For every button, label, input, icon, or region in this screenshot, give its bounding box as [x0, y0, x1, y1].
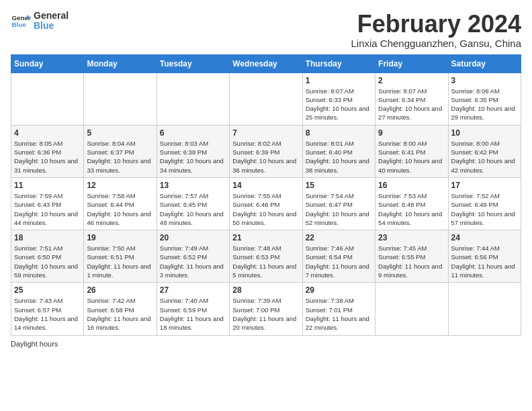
day-info: Sunrise: 7:43 AM Sunset: 6:57 PM Dayligh… — [14, 296, 81, 332]
day-number: 26 — [87, 285, 153, 295]
calendar-cell: 5Sunrise: 8:04 AM Sunset: 6:37 PM Daylig… — [84, 125, 157, 177]
calendar-cell: 20Sunrise: 7:49 AM Sunset: 6:52 PM Dayli… — [157, 230, 229, 283]
day-info: Sunrise: 8:02 AM Sunset: 6:39 PM Dayligh… — [232, 139, 299, 175]
day-info: Sunrise: 7:45 AM Sunset: 6:55 PM Dayligh… — [378, 244, 445, 279]
calendar-week-2: 11Sunrise: 7:59 AM Sunset: 6:43 PM Dayli… — [11, 177, 521, 230]
day-header-sunday: Sunday — [11, 54, 84, 73]
logo-blue: Blue — [34, 21, 69, 31]
day-info: Sunrise: 8:03 AM Sunset: 6:38 PM Dayligh… — [160, 139, 226, 175]
day-number: 2 — [378, 76, 445, 85]
day-number: 24 — [451, 233, 518, 242]
day-number: 16 — [378, 181, 445, 190]
day-info: Sunrise: 7:50 AM Sunset: 6:51 PM Dayligh… — [87, 244, 153, 279]
day-number: 8 — [306, 128, 372, 138]
day-info: Sunrise: 7:53 AM Sunset: 6:48 PM Dayligh… — [378, 191, 445, 227]
day-info: Sunrise: 7:38 AM Sunset: 7:01 PM Dayligh… — [306, 296, 372, 332]
day-header-wednesday: Wednesday — [230, 54, 302, 73]
day-info: Sunrise: 7:44 AM Sunset: 6:56 PM Dayligh… — [451, 244, 518, 279]
day-number: 4 — [14, 128, 81, 138]
day-number: 7 — [232, 128, 299, 138]
day-info: Sunrise: 7:49 AM Sunset: 6:52 PM Dayligh… — [160, 244, 226, 279]
calendar-cell: 21Sunrise: 7:48 AM Sunset: 6:53 PM Dayli… — [230, 230, 302, 283]
logo: General Blue General Blue — [11, 11, 69, 32]
calendar-cell — [448, 283, 521, 335]
day-header-thursday: Thursday — [302, 54, 375, 73]
day-info: Sunrise: 7:55 AM Sunset: 6:46 PM Dayligh… — [232, 191, 299, 227]
calendar-cell: 14Sunrise: 7:55 AM Sunset: 6:46 PM Dayli… — [230, 177, 302, 230]
day-info: Sunrise: 8:05 AM Sunset: 6:36 PM Dayligh… — [14, 139, 81, 175]
day-info: Sunrise: 7:54 AM Sunset: 6:47 PM Dayligh… — [306, 191, 372, 227]
day-number: 10 — [451, 128, 518, 138]
day-info: Sunrise: 7:48 AM Sunset: 6:53 PM Dayligh… — [232, 244, 299, 279]
day-number: 15 — [306, 181, 372, 190]
day-number: 12 — [87, 181, 153, 190]
day-number: 11 — [14, 181, 81, 190]
day-number: 3 — [451, 76, 518, 85]
calendar-cell: 24Sunrise: 7:44 AM Sunset: 6:56 PM Dayli… — [448, 230, 521, 283]
day-number: 22 — [306, 233, 372, 242]
logo-general: General — [34, 11, 69, 21]
calendar-cell: 27Sunrise: 7:40 AM Sunset: 6:59 PM Dayli… — [157, 283, 229, 335]
day-number: 1 — [306, 76, 372, 85]
day-header-monday: Monday — [84, 54, 157, 73]
day-number: 13 — [160, 181, 226, 190]
day-info: Sunrise: 7:59 AM Sunset: 6:43 PM Dayligh… — [14, 191, 81, 227]
calendar-cell: 2Sunrise: 8:07 AM Sunset: 6:34 PM Daylig… — [375, 73, 448, 125]
day-info: Sunrise: 8:06 AM Sunset: 6:35 PM Dayligh… — [451, 87, 518, 122]
calendar-cell: 23Sunrise: 7:45 AM Sunset: 6:55 PM Dayli… — [375, 230, 448, 283]
day-info: Sunrise: 7:51 AM Sunset: 6:50 PM Dayligh… — [14, 244, 81, 279]
day-info: Sunrise: 8:07 AM Sunset: 6:34 PM Dayligh… — [378, 87, 445, 122]
day-header-friday: Friday — [375, 54, 448, 73]
day-header-saturday: Saturday — [448, 54, 521, 73]
calendar-cell: 13Sunrise: 7:57 AM Sunset: 6:45 PM Dayli… — [157, 177, 229, 230]
day-number: 23 — [378, 233, 445, 242]
day-number: 18 — [14, 233, 81, 242]
days-header-row: SundayMondayTuesdayWednesdayThursdayFrid… — [11, 54, 521, 73]
logo-icon: General Blue — [11, 11, 31, 31]
footer-note: Daylight hours — [11, 340, 521, 348]
calendar-cell: 4Sunrise: 8:05 AM Sunset: 6:36 PM Daylig… — [11, 125, 84, 177]
day-number: 27 — [160, 285, 226, 295]
title-area: February 2024 Linxia Chengguanzhen, Gans… — [351, 11, 521, 49]
calendar-week-4: 25Sunrise: 7:43 AM Sunset: 6:57 PM Dayli… — [11, 283, 521, 335]
calendar-cell — [11, 73, 84, 125]
day-number: 17 — [451, 181, 518, 190]
calendar-table: SundayMondayTuesdayWednesdayThursdayFrid… — [11, 54, 521, 336]
calendar-cell: 10Sunrise: 8:00 AM Sunset: 6:42 PM Dayli… — [448, 125, 521, 177]
day-info: Sunrise: 7:58 AM Sunset: 6:44 PM Dayligh… — [87, 191, 153, 227]
day-number: 9 — [378, 128, 445, 138]
page-header: General Blue General Blue February 2024 … — [11, 11, 521, 49]
calendar-cell: 7Sunrise: 8:02 AM Sunset: 6:39 PM Daylig… — [230, 125, 302, 177]
day-info: Sunrise: 7:39 AM Sunset: 7:00 PM Dayligh… — [232, 296, 299, 332]
day-info: Sunrise: 7:52 AM Sunset: 6:49 PM Dayligh… — [451, 191, 518, 227]
day-number: 28 — [232, 285, 299, 295]
calendar-week-1: 4Sunrise: 8:05 AM Sunset: 6:36 PM Daylig… — [11, 125, 521, 177]
day-info: Sunrise: 7:40 AM Sunset: 6:59 PM Dayligh… — [160, 296, 226, 332]
calendar-week-0: 1Sunrise: 8:07 AM Sunset: 6:33 PM Daylig… — [11, 73, 521, 125]
day-info: Sunrise: 8:07 AM Sunset: 6:33 PM Dayligh… — [306, 87, 372, 122]
calendar-cell — [157, 73, 229, 125]
day-number: 25 — [14, 285, 81, 295]
calendar-cell: 28Sunrise: 7:39 AM Sunset: 7:00 PM Dayli… — [230, 283, 302, 335]
day-info: Sunrise: 7:46 AM Sunset: 6:54 PM Dayligh… — [306, 244, 372, 279]
day-number: 5 — [87, 128, 153, 138]
calendar-cell: 11Sunrise: 7:59 AM Sunset: 6:43 PM Dayli… — [11, 177, 84, 230]
day-number: 29 — [306, 285, 372, 295]
day-number: 20 — [160, 233, 226, 242]
calendar-cell: 29Sunrise: 7:38 AM Sunset: 7:01 PM Dayli… — [302, 283, 375, 335]
day-info: Sunrise: 7:57 AM Sunset: 6:45 PM Dayligh… — [160, 191, 226, 227]
subtitle: Linxia Chengguanzhen, Gansu, China — [351, 38, 521, 49]
calendar-cell: 8Sunrise: 8:01 AM Sunset: 6:40 PM Daylig… — [302, 125, 375, 177]
main-title: February 2024 — [351, 11, 521, 38]
calendar-body: 1Sunrise: 8:07 AM Sunset: 6:33 PM Daylig… — [11, 73, 521, 335]
calendar-cell: 17Sunrise: 7:52 AM Sunset: 6:49 PM Dayli… — [448, 177, 521, 230]
day-number: 21 — [232, 233, 299, 242]
day-info: Sunrise: 8:01 AM Sunset: 6:40 PM Dayligh… — [306, 139, 372, 175]
svg-text:Blue: Blue — [12, 21, 27, 28]
calendar-cell: 19Sunrise: 7:50 AM Sunset: 6:51 PM Dayli… — [84, 230, 157, 283]
calendar-cell — [230, 73, 302, 125]
calendar-cell: 12Sunrise: 7:58 AM Sunset: 6:44 PM Dayli… — [84, 177, 157, 230]
calendar-cell: 9Sunrise: 8:00 AM Sunset: 6:41 PM Daylig… — [375, 125, 448, 177]
day-info: Sunrise: 8:00 AM Sunset: 6:41 PM Dayligh… — [378, 139, 445, 175]
calendar-cell: 18Sunrise: 7:51 AM Sunset: 6:50 PM Dayli… — [11, 230, 84, 283]
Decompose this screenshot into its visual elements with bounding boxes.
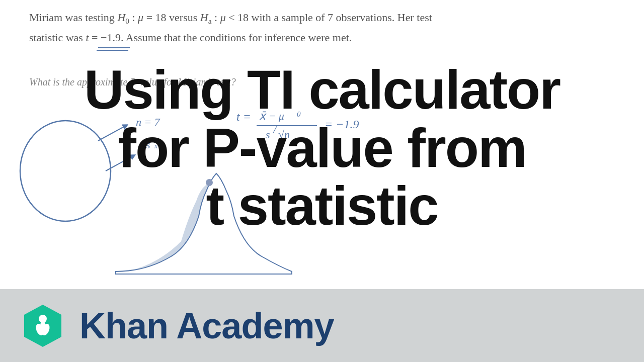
khan-academy-logo [20, 303, 65, 348]
khan-academy-bar: Khan Academy [0, 289, 644, 362]
problem-line2: statistic was t = −1.9. Assume that the … [29, 29, 615, 46]
math-problem-text: Miriam was testing H0 : μ = 18 versus Ha… [29, 9, 615, 46]
overlay-line3: t statistic [206, 174, 438, 236]
overlay-line2: for P-value from [118, 117, 526, 178]
video-overlay-title: Using TI calculator for P-value from t s… [0, 60, 644, 235]
problem-line1: Miriam was testing H0 : μ = 18 versus Ha… [29, 9, 615, 27]
svg-point-21 [40, 320, 45, 334]
overlay-line1: Using TI calculator [84, 58, 560, 120]
video-thumbnail: Miriam was testing H0 : μ = 18 versus Ha… [0, 0, 644, 289]
khan-academy-name: Khan Academy [79, 305, 334, 346]
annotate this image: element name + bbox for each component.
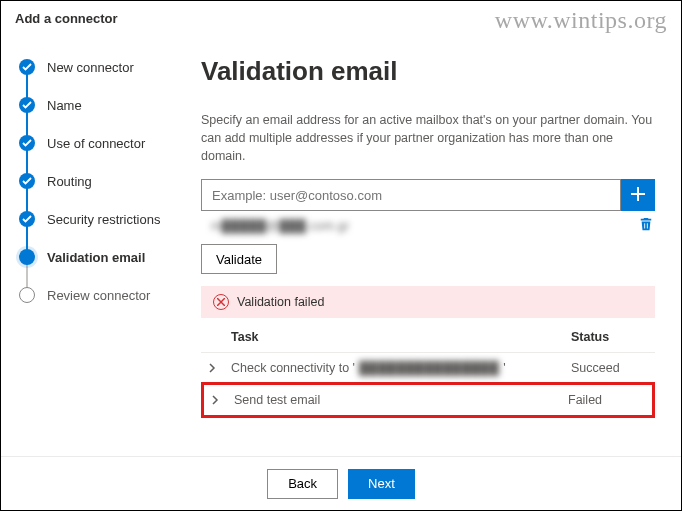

————

All lines above between the line that contains "Decompose this screenshot" and the last line of the entries, both included, must be transcribed exactly. No pictures are to appear.

Decompose this screenshot into its visual elements with bounding boxes.
khan-academy-logo [20, 303, 65, 348]
khan-academy-bar: Khan Academy [0, 289, 644, 362]
problem-line2: statistic was t = −1.9. Assume that the … [29, 29, 615, 46]
math-problem-text: Miriam was testing H0 : μ = 18 versus Ha… [29, 9, 615, 46]
overlay-line3: t statistic [206, 174, 438, 236]
overlay-line2: for P-value from [118, 117, 526, 178]
video-overlay-title: Using TI calculator for P-value from t s… [0, 60, 644, 235]
problem-line1: Miriam was testing H0 : μ = 18 versus Ha… [29, 9, 615, 27]
svg-point-21 [40, 320, 45, 334]
overlay-line1: Using TI calculator [84, 58, 560, 120]
video-thumbnail: Miriam was testing H0 : μ = 18 versus Ha… [0, 0, 644, 289]
khan-academy-name: Khan Academy [79, 305, 334, 346]
annotate this image: element name + bbox for each component.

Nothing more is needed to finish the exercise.